I just filed for my DBA last week and have some questions. What are you opinions on filing for a TIN and claiming income and expenses? What about for someone who's income from photography is around 20%? I'm just looking for opinions in the matter. Can someone get audited if they have a DBA and doesn't file their taxes for their photo biz? Have any of you had any experiences like this one?

Thanks in advance.


----------



## Alpha (Aug 6, 2008)

If you have a business, file taxes. End of story.


----------



## icassell (Aug 6, 2008)

visualpoetry said:


> Can someone get audited if they have a DBA and doesn't file their taxes for their photo biz? Have any of you had any experiences like this one?
> 
> Thanks in advance.



You can get audited with or without cause -- file your taxes.


----------



## Alpha (Aug 6, 2008)

Aside from the fact that the vast majority of us are honest people and would file taxes if we had businesses, I sincerely hope that no one on this forum would be stupid enough to publicly recommend that you evade taxes. 

If you aren't going to pay your taxes, I'd suggest for both your sake and the forum's liability that you not talk about it here.


----------



## flipsidestudio (Aug 6, 2008)

20% is more than zero. 

I'm also wondering why anyone would publicly discuss tax evasion but either way, my recommendation is that you file.

If you don't know how to go about doing so, get an accountant to help you, that's what they're for.


----------



## visualpoetry (Aug 7, 2008)

Wow. It's not that I am not an honest person. Like I said.. I'm new to the business end of this. I am just starting to make money which is why I posed the question. If I wanted to be "dishonest" I wouldnt have asked at all.


----------



## visualpoetry (Aug 7, 2008)

But.. none-the-less.. thank you for your opinions. They do help.


----------



## sperry (Aug 7, 2008)

obviously, you want to file your taxes. no question there.

how you file them should be a topic for your accountant/CPA. they can guide your through all of your options based on the myriad of factors in how your business is run.

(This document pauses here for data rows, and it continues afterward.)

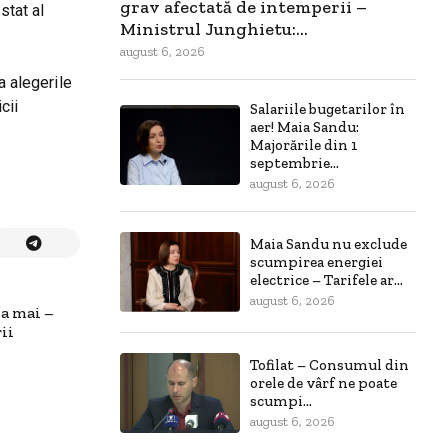
grav afectată de intemperii –
stat al
Ministrul Junghietu:...
august 6, 2026
a alegerile
cii
Salariile bugetarilor în
aer! Maia Sandu:
Majorările din 1
septembrie...
august 6, 2026
Maia Sandu nu exclude
scumpirea energiei
electrice – Tarifele ar...
august 6, 2026
na mai –
ii
Tofilat – Consumul din
orele de vârf ne poate
scumpi...
august 6, 2026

there are a number of options well within the law that will help save you money and allow your business to maintain healthy growth. i wish i could offer you specific advice, but each person/business is different.

talk to a pro.


----------



## Big Mike (Aug 7, 2008)

I also suggest hiring an accountant.  Not only will they help you file your taxes, but they can help you maximize your write offs.  Tax laws will vary from place to place but usually, if you have a home business, you can write off a portion of your rent/mortgage/utilities.  Not to mention all the other business expenses that you can write off.


----------



## visualpoetry (Aug 7, 2008)

Excellent idea, guys. Thanks so much. I am going to do some research and look into an accountant.


----------